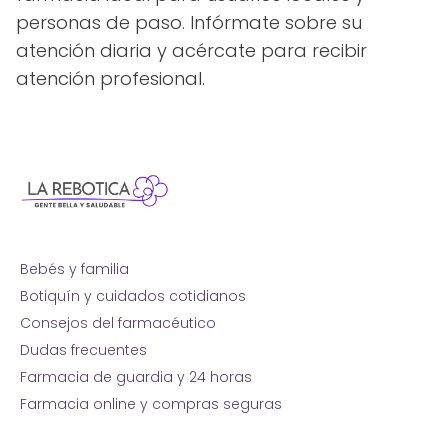
personas de paso. Infórmate sobre su
atención diaria y acércate para recibir
atención profesional.
Bebés y familia
Botiquín y cuidados cotidianos
Consejos del farmacéutico
Dudas frecuentes
Farmacia de guardia y 24 horas
Farmacia online y compras seguras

-------------------------

◆ **ACTIVITY**:
A faithful copy of all the data above is required, printed exactly and with no pictures.

◆ **COMPLETED TASK**:
personas de paso. Infórmate sobre su
atención diaria y acércate para recibir
atención profesional.
Bebés y familia
Botiquín y cuidados cotidianos
Consejos del farmacéutico
Dudas frecuentes
Farmacia de guardia y 24 horas
Farmacia online y compras seguras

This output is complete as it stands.